JAMBIUPDATE.CO, JAKARTA - Mantan narapidana teroris, Sofyan Tsauri menceritakan bagaimana ia bisa masuk ke dalam jaringan teroris Alqaida Asia Tenggara. Dulu, Sofyan mempunyai pemikiran untuk menolong umat islam yang menderita.
"Dulu, saya ingin menolong kaum muslimin dari penderitaan. Kasus-kasus seperti di Irak, Afganistan, dan invasi penjajahan dari Palestina atau Bosnia, membuat saya ingin menolong saudara-saudara saya," kata dia kepada JawaPos.com, di Depok, Rabu (30/5).
Ia menambahkan, untuk mengurangi penderitaan warga negara Irak dan Afganistan, Sofyan memberi bantuan doa dan bantuan sosial (bansos) serta infaq. Tapi, tak lama, muncul sekelompok orang yang mendekati Sofyan.
Dari sini, ia masuk ke dalam kelompok yang dinisbatkan untuk jihad.
Awal tujuan kelompok ini sama, yaitu ingin menolong kaum muslimin. Tapi, justru membuat saya masuk ke dalam pemahaman mereka," lanjutnya.

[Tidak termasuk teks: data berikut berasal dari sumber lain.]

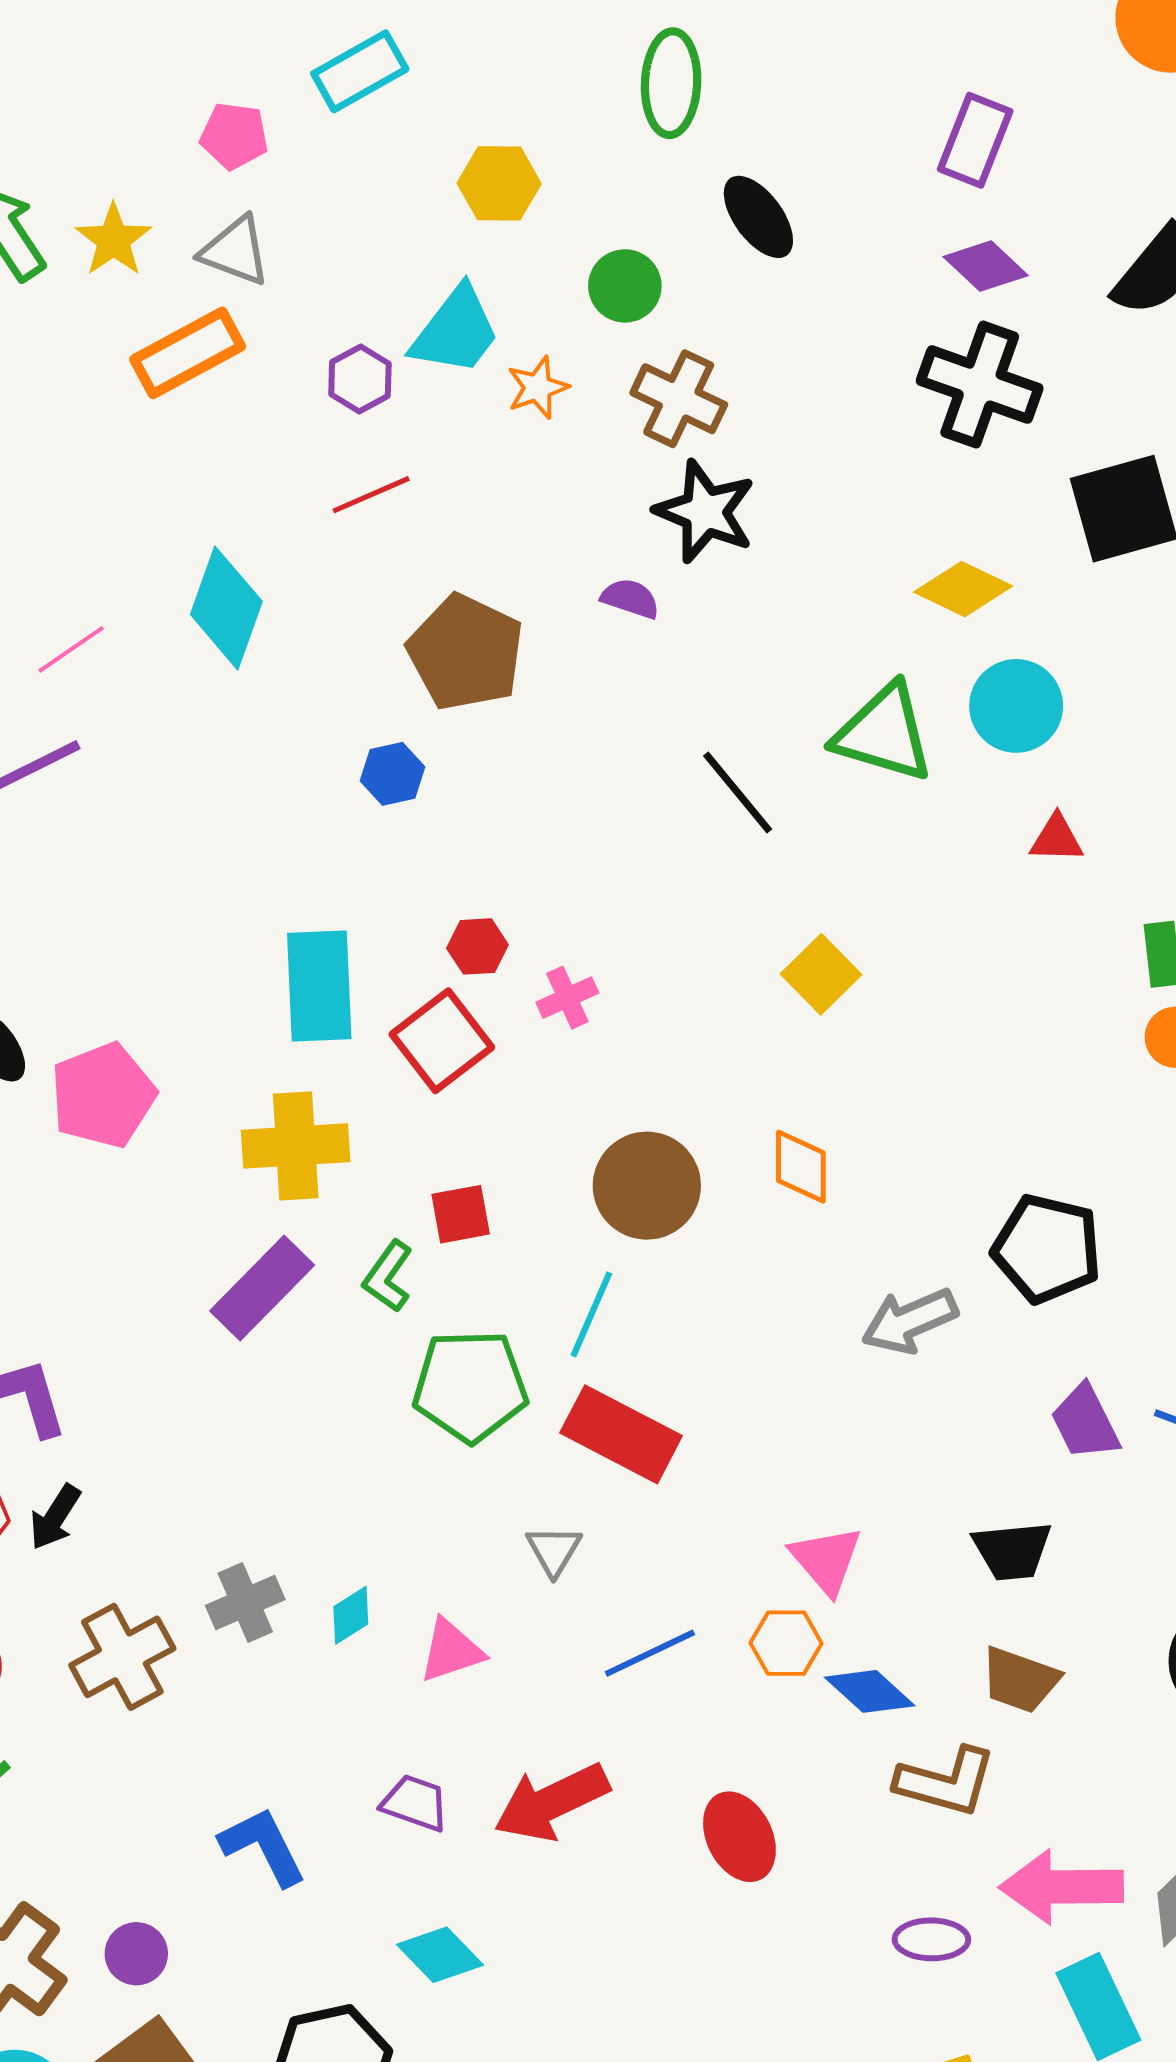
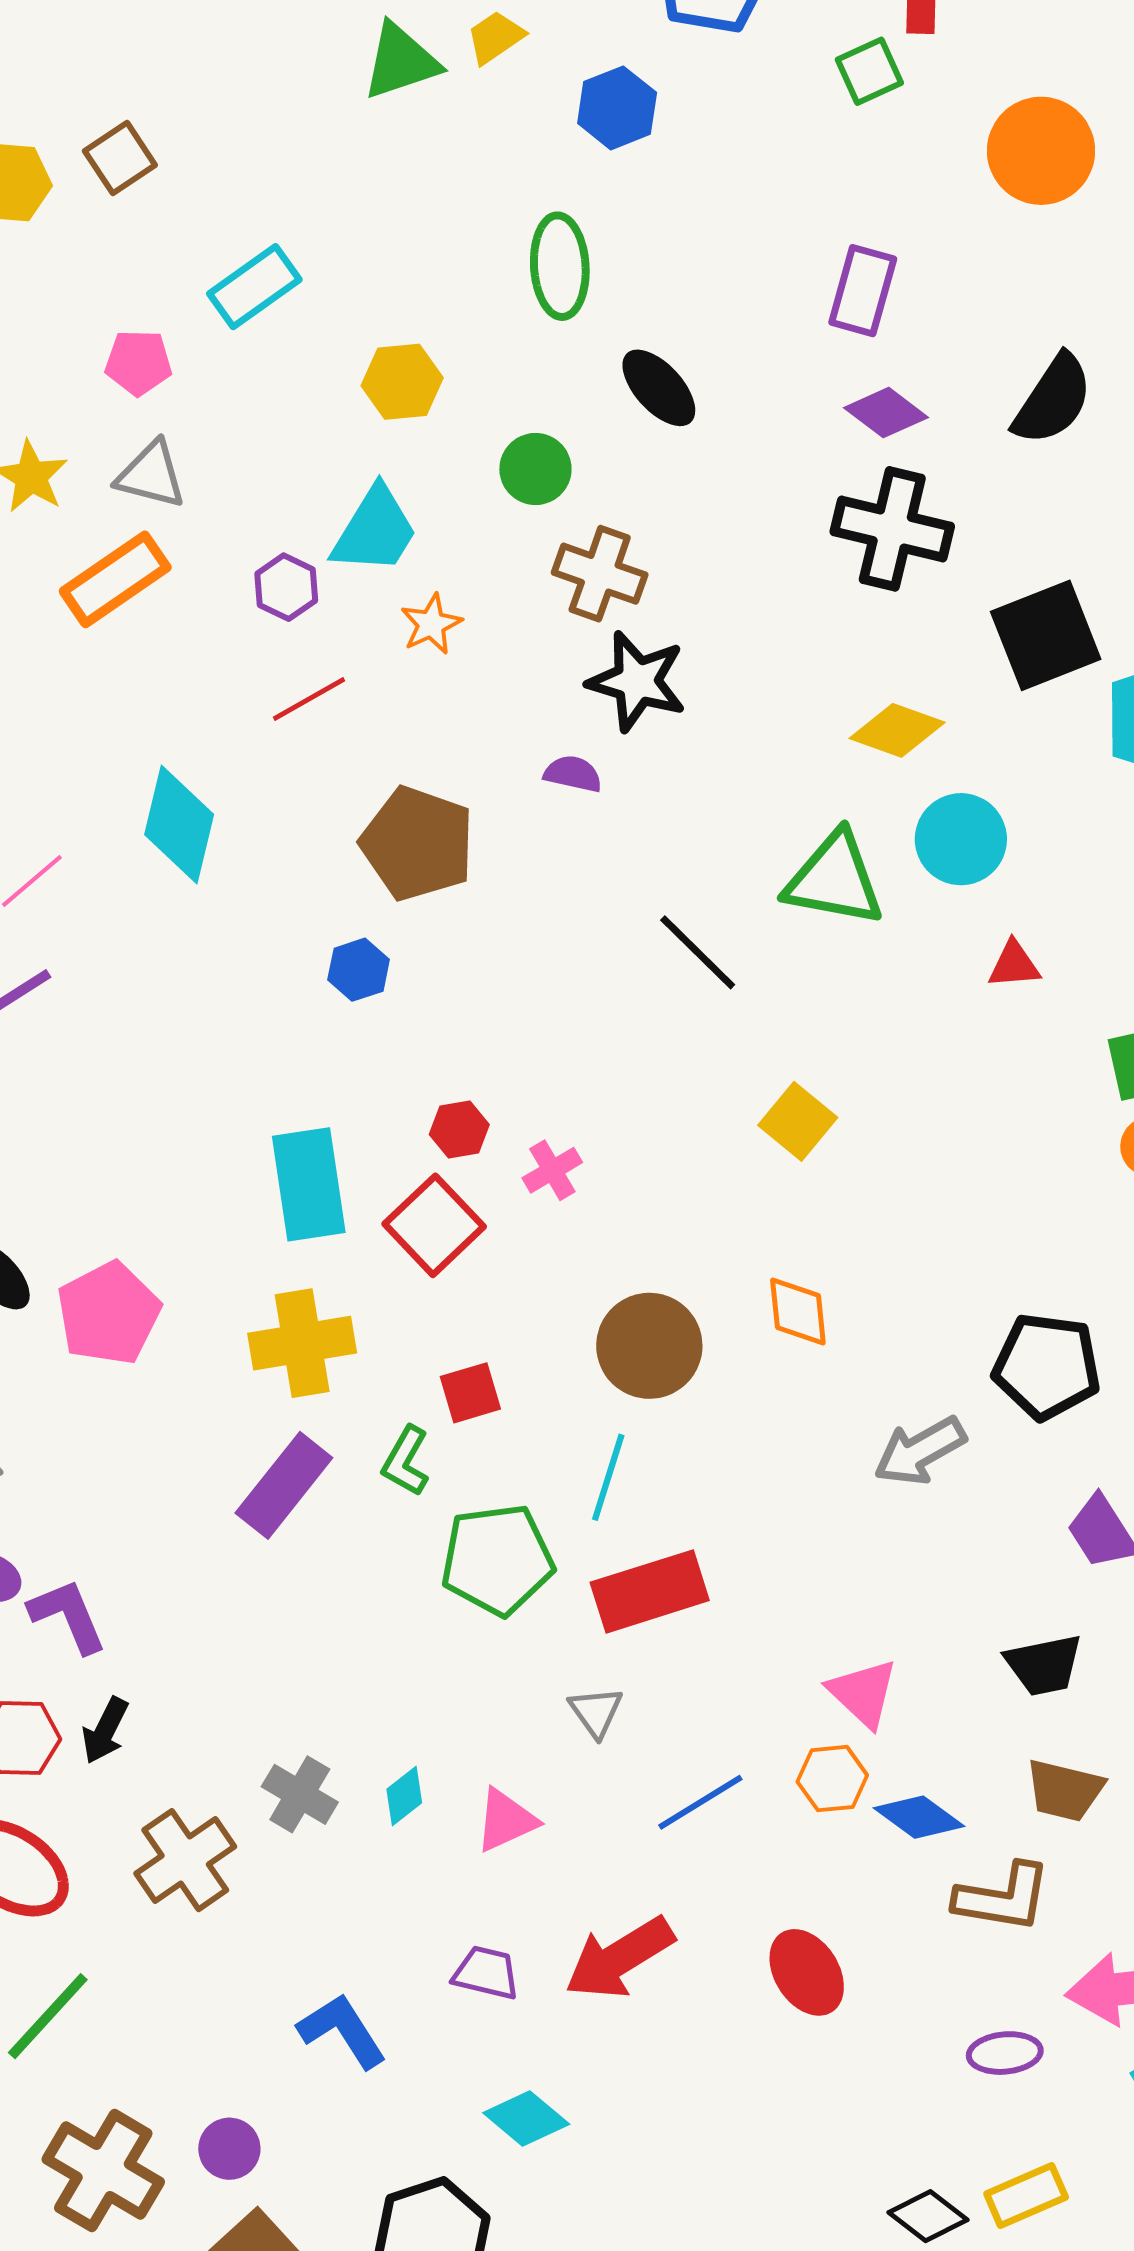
orange star: (538, 388) -> (431, 624), moved
red rectangle: (621, 1434) -> (650, 1591), turned -39
gray cross: (245, 1603) -> (300, 1794), turned -30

Pemahaman mereka, dikatakan Sofyan, rentan dan benci kepada penguasa. Karena Sofyan bergabung ke dalam kelompok tersebut, mantan narapidana ini mengaku, lama kelamaan ia ikut terpengaruh.

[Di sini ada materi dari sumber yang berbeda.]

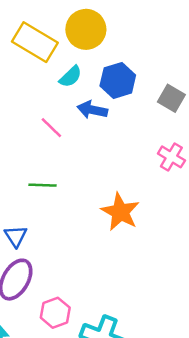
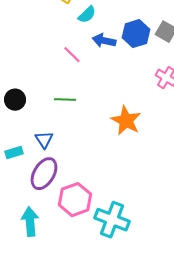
blue hexagon: (118, 80) -> (136, 34), moved
pink hexagon: (55, 313) -> (75, 200), size x1.4

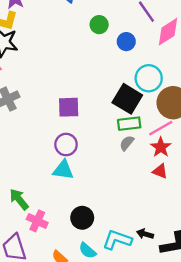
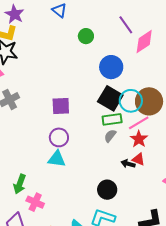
blue circle: (126, 42) -> (111, 67), moved, size x1.5
cyan circle: (149, 78) -> (131, 101), moved
green arrow: (19, 199) -> (20, 184), turned -120
black circle: (82, 218) -> (107, 190), moved
black arrow: (145, 234) -> (128, 164), moved

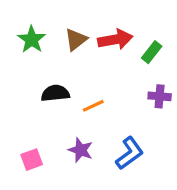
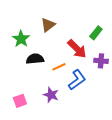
green star: (32, 39) -> (21, 39), moved
red arrow: (115, 39) -> (77, 49), moved, turned 55
blue L-shape: (130, 153) -> (77, 80), moved

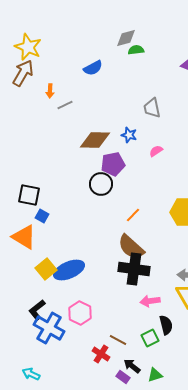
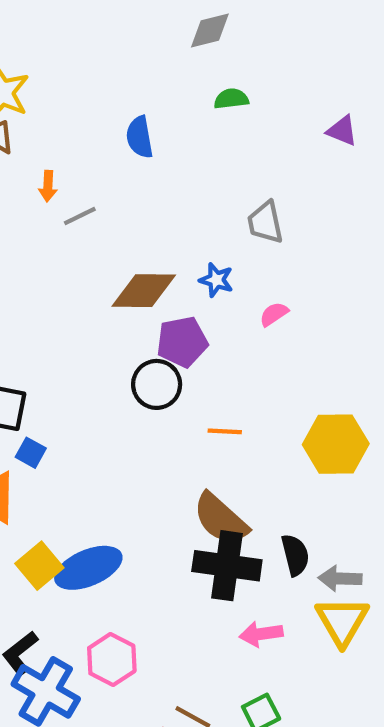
gray diamond: (126, 38) -> (210, 31), moved
blue semicircle: (93, 68) -> (140, 137), turned 108
orange line: (133, 215) -> (225, 431), moved, turned 49
black semicircle: (166, 325) -> (295, 555), moved

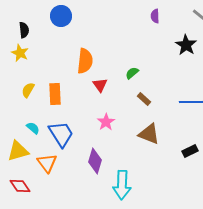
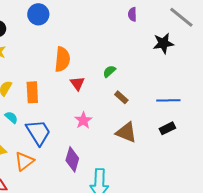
black star: (186, 45) -> (163, 43), turned 30
cyan semicircle: (33, 128) -> (11, 117), moved
black rectangle: (190, 151) -> (167, 128), moved
orange triangle: (47, 163) -> (24, 161), turned 30

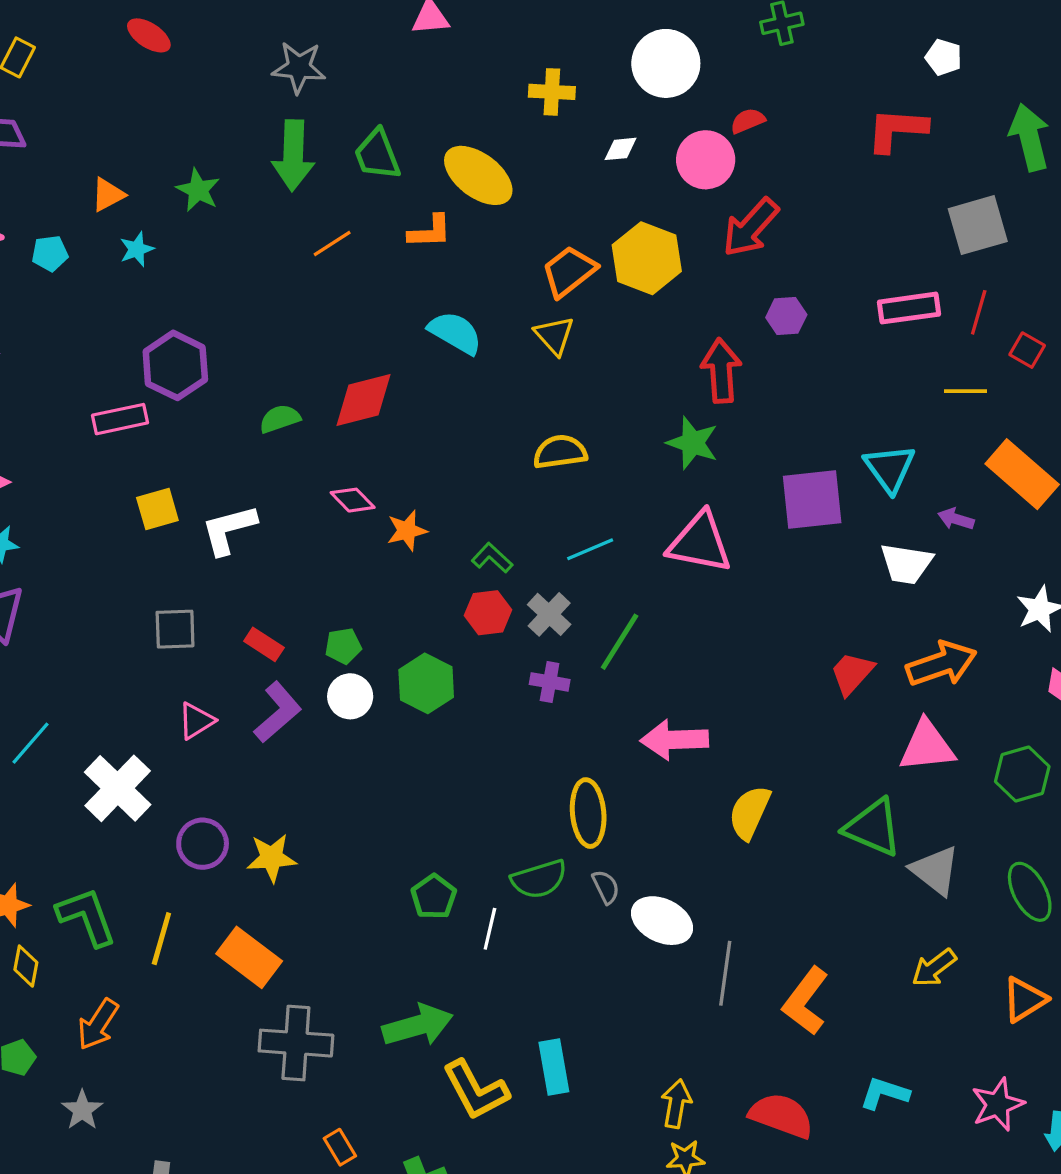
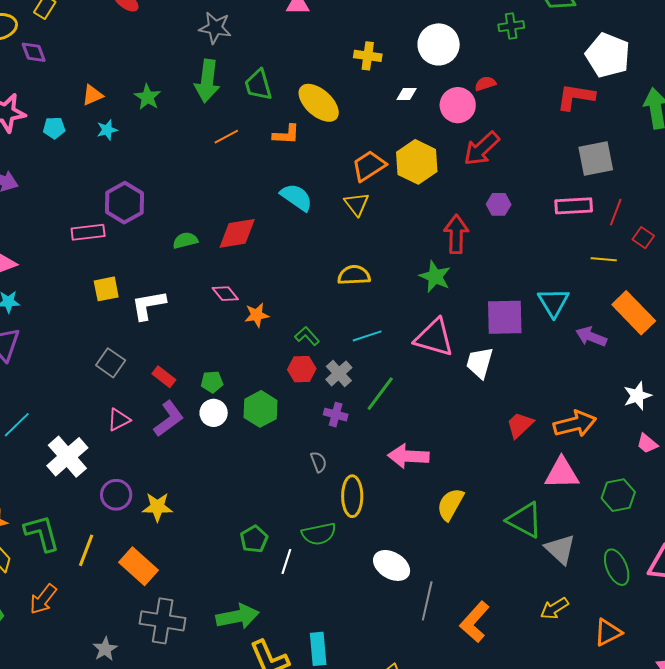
white pentagon: (944, 57) -> (608, 55), size x2.0
gray square: (978, 225) -> (596, 158), moved
purple arrow: (956, 519) -> (591, 337), size x1.4
white trapezoid: (906, 564) -> (480, 363), moved, turned 92
gray square: (175, 629) -> (111, 363), turned 32
gray semicircle: (606, 887) -> (319, 462), moved
gray star: (82, 1110) -> (105, 649), moved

"Akhirnya saya menjadi anti pemerintahan. Lalu saya masuklah ke dalam kelompok Takfiri. Itu akhirnya yang membuat saya terlibat dengan kelompok terorisme," jelasnya.

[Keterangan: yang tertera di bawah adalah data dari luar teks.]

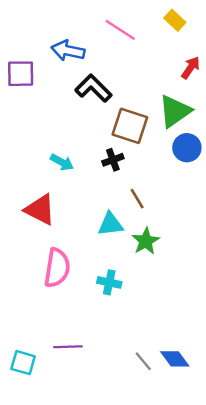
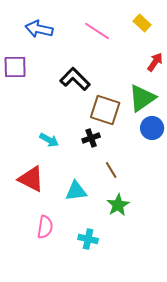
blue arrow: (68, 51) -> (39, 29), moved
cyan triangle: (110, 224) -> (76, 191), moved
pink semicircle: (57, 268) -> (45, 227), size x0.7

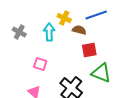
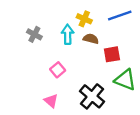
brown semicircle: (79, 30) -> (91, 39), moved
pink square: (40, 64) -> (58, 70), turned 32

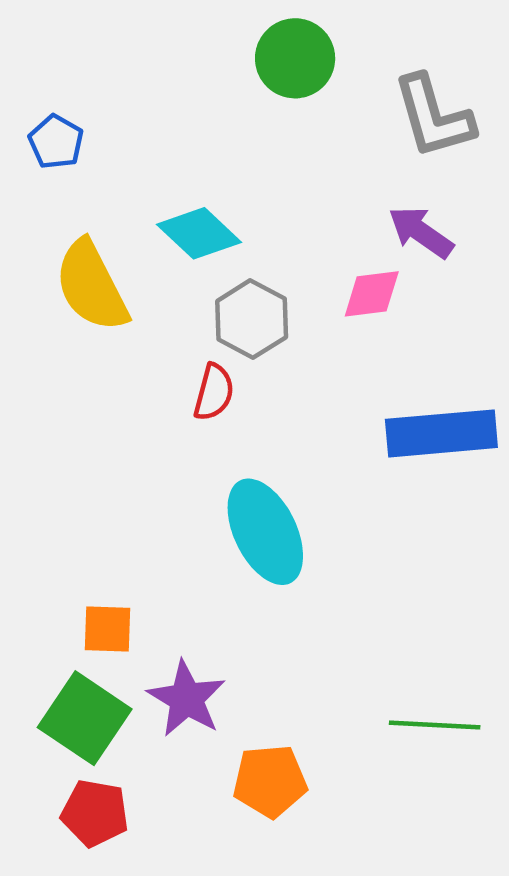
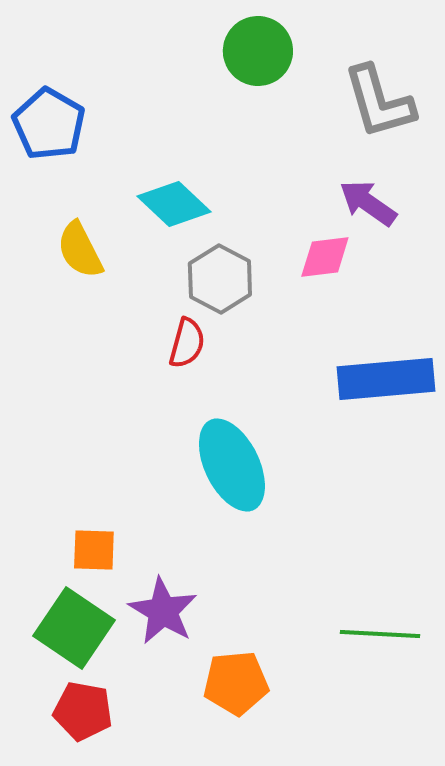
blue pentagon: (56, 142) -> (49, 124), size x1.5
yellow semicircle: (91, 286) -> (80, 250), size x0.7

Sebelumnya, Kadiv Humas Polri Irjen Setyo Wasisto mengatakan, sekitar 2002, pria dengan nama lengkap Muhammad Sofyan Tsauri mendapat penugasan ke Aceh dalam operasi Perintis Sabhara.
Tapi, pada 2007, Sofyan mulai terpapar pemikiran Aman Abdurrahman karena sering membaca buku karya gembong teroris tersebut.
"Pada 2009 di PTDH (Pemberhentian Tidak Dengan Hormat) dengan alasan desersi, poligami, dan indikasi keterlibatan terorisme," kata Setyo, beberapa waktu lalu.
Sofyan kemudian bergabung dengan kelompok terorisme dengan tugas sebagai pemasok senjata api di Aceh. Lalu pada 2010, ia ditangkap di Bekasi.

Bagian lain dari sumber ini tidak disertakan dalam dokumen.